◆ **WHAT IS EXPECTED**: Copy down every line of the data that follows exactly. Omit the pictures.

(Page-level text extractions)
▬▬▬▬▬▬

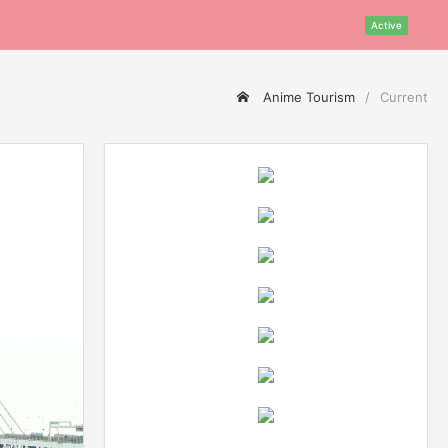
Active
Anime Tourism
Current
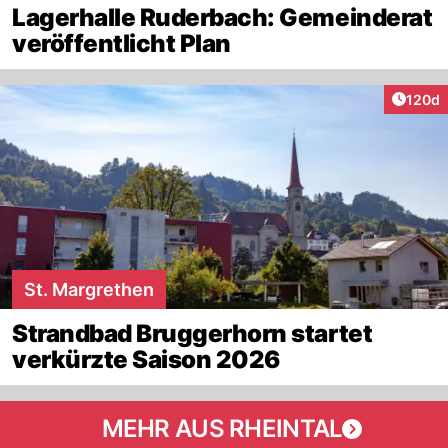
Lagerhalle Ruderbach: Gemeinderat
veröffentlicht Plan
Artike
120d
St. Margrethen
Strandbad Bruggerhorn startet
verkürzte Saison 2026
MEHR AUS RHEINTAL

▬▬▬▬▬▬

◆ **SOLUTION FOR THIS TASK**:
Active
Anime Tourism
Current
Lagerhalle Ruderbach: Gemeinderat
veröffentlicht Plan
Artike
120d
St. Margrethen
Strandbad Bruggerhorn startet
verkürzte Saison 2026
MEHR AUS RHEINTAL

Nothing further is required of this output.